Os temores de deterioração das contas públicas e o recrudescimento das tensões políticas, com ataques do presidente da República, Jair Bolsonaro, ao Supremo Tribunal Federal, se sobrepuseram ao tom duro do Comitê de Política Monetária (Copom) e empurraram o dólar para cima nesta quinta-feira, 5.
Em mais um pregão de extrema volatilidade, o dólar oscilou mais de 11 centavos entre a mínima (R$ 5,113) e a máxima (R$ 5,2261). No fim da sessão, a moeda americana era negociada a R$ 5,2156, com valorização de 0,57%. O giro dos negócios com contrato de dólar futuro para setembro foi expressivo, na casa de US$ 17 bilhões, o que sugere mudanças mais fortes de posições.
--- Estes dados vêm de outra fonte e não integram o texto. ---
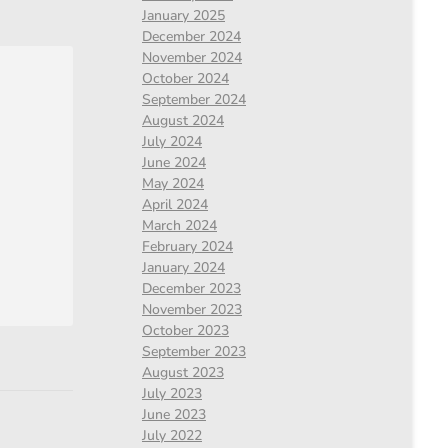
January 2025
December 2024
November 2024
October 2024
September 2024
August 2024
July 2024
June 2024
May 2024
April 2024
March 2024
February 2024
January 2024
December 2023
November 2023
October 2023
September 2023
August 2023
July 2023
June 2023
July 2022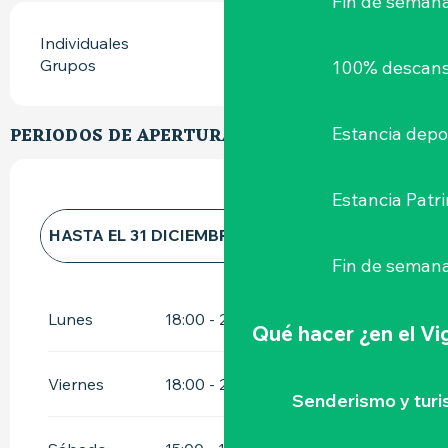
Fin de seman
Individuales
Grupos
100% descans
Estancia depo
PERIODOS DE APERTURA
Estancia Patr
HASTA EL
31 DICIEMBRE 2026
Fin de semana
TODO EL AÑO 2027
Lunes
18:00 - 20:00
Qué hacer
¿en el V
Viernes
18:00 - 21:00
Senderismo y tur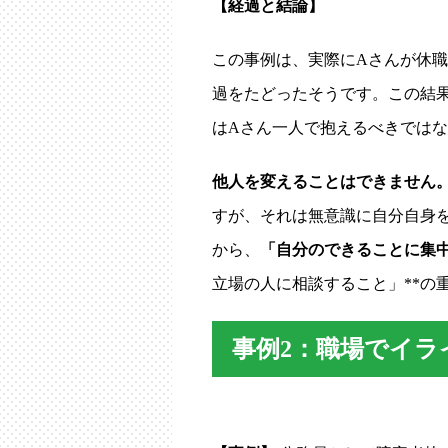
【経過と結論】
この事例は、実際にAさんが休
過をたどったそうです。この結
はAさん一人で抱えるべきでは
他人を変えることはできません
すが、それは無意識に自分自身
から、
「自分のできることに集
立場の人に相談すること」**の
事例2：職場でイラ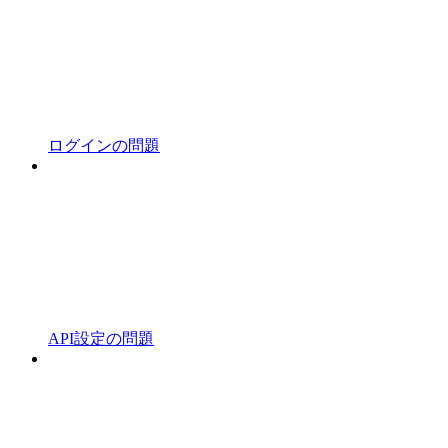
ログインの問題
API設定の問題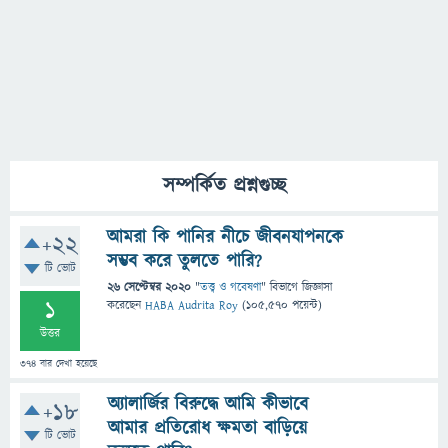
সম্পর্কিত প্রশ্নগুচ্ছ
আমরা কি পানির নীচে জীবনযাপনকে
+22
সম্ভব করে তুলতে পারি?
টি ভোট
26 সেপ্টেম্বর 2020
"
তত্ত্ব ও গবেষণা
" বিভাগে
জিজ্ঞাসা
1
করেছেন
HABA Audrita Roy
(
105,570
পয়েন্ট)
উত্তর
374
বার দেখা হয়েছে
অ্যালার্জির বিরুদ্ধে আমি কীভাবে
+18
আমার প্রতিরোধ ক্ষমতা বাড়িয়ে
টি ভোট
Pela manhã, o real até brilhou, liderando os ganhos entre divisas emergentes, na esteira da alta da taxa Selic em 1 ponto porcentual, para 5,25%, e do aceno do Copom de que levará a política monetária para o campo restritivo – o que sugere a ampliação do diferencial de juros interno e externo e, em tese, aumenta a atratividade da renda fixa local.
Mas a moeda brasileira sucumbiu ao longo da tarde em meio ao aumento da percepção de risco fiscal, o que levou investidores a realizar lucros e recompor posições defensivas. O gatilho desta vez foi o parecer do programa de parcelamento de débitos tributários, conhecido como Refis, que despertou receio de perda de arrecadação. O ministro da Fazenda, Paulo Guedes, era contra a reabertura do programa, como noticiou o Broadcast (sistema de notícias em tempo real do Grupo Estado) pela manhã.
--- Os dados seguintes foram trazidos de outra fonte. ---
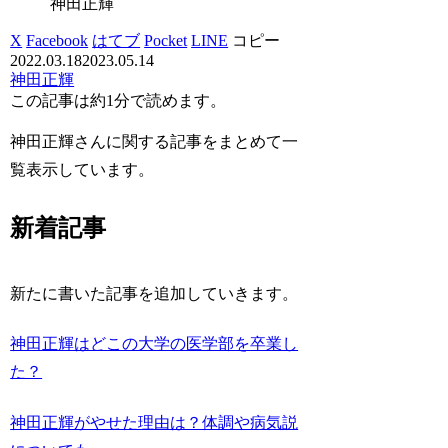
神田正輝
X
Facebook
はてブ
Pocket
LINE
コピー
2022.03.18
2023.05.14
神田正輝
この記事は
約1分
で読めます。
神田正輝さんに関する記事をまとめて一
覧表示しています。
新着記事
新たに書いた記事を追加していきます。
神田正輝はどこの大学の医学部を卒業し
た？
神田正輝がやせた理由は？体調や病気説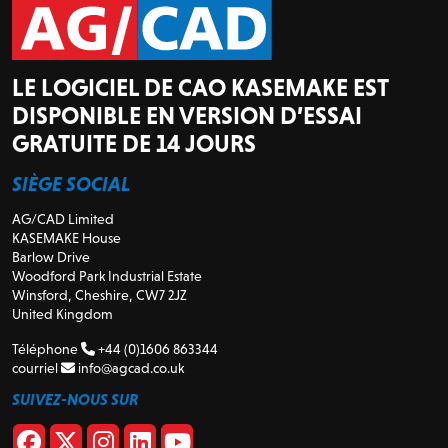
LE LOGICIEL DE CAO KASEMAKE EST
DISPONIBLE EN VERSION D’ESSAI
GRATUITE DE 14 JOURS
SIÈGE SOCIAL
AG/CAD Limited
KASEMAKE House
Barlow Drive
Woodford Park Industrial Estate
Winsford, Cheshire, CW7 2JZ
United Kingdom
Téléphone
+44 (0)1606 863344
courriel
info@agcad.co.uk
SUIVEZ-NOUS SUR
É mais um ponto de apreensão sobre o rigor fiscal do governo Bolsonaro, já sob suspeita por conta do debate em torno do reajuste do Bolsa Família e os penduricalhos na PEC dos precatórios, como criação de um fundo – fora do teto de gastos – para benefícios sociais.
Para o sócio e economista-chefe da JF Trust, Eduardo Velho, o risco fiscal, com as dúvidas sobre o que ficará fora do teto de gastos no Orçamento de 2022, dão certa rigidez à taxa de câmbio. “Essa questão do Refis para empresas pode trazer perda de arrecadação. Além disso, tem o problema dos precatórios e a indefinição sobre o reajuste do Bolsa Família. São muitas brechas fiscais que ainda não foram solucionadas, o que impede o dólar de cair mesmo com os juros mais altos”, afirma Velho
No fim da manhã, o real já havia reduzido os ganhos, após novos ataques incisivos de Bolsonaro aos ministros do STF, aumentando a temperatura dos atritos entre os Poderes. Em entrevista a uma rádio do Rio de Janeiro, o presidente defendeu a abertura de uma Comissão Parlamentar de Inquérito (CPI) das “urnas eletrônicas” e convocou a população a se manifestar contra o STF para “defender a constituição”.
A leitura predominante nas mesas de operação é que Bolsonaro pode combinar retórica cada vez mais agressiva com expansão das benesses sociais, burlando informalmente o teto de gastos, para tentar recuperar a popularidade.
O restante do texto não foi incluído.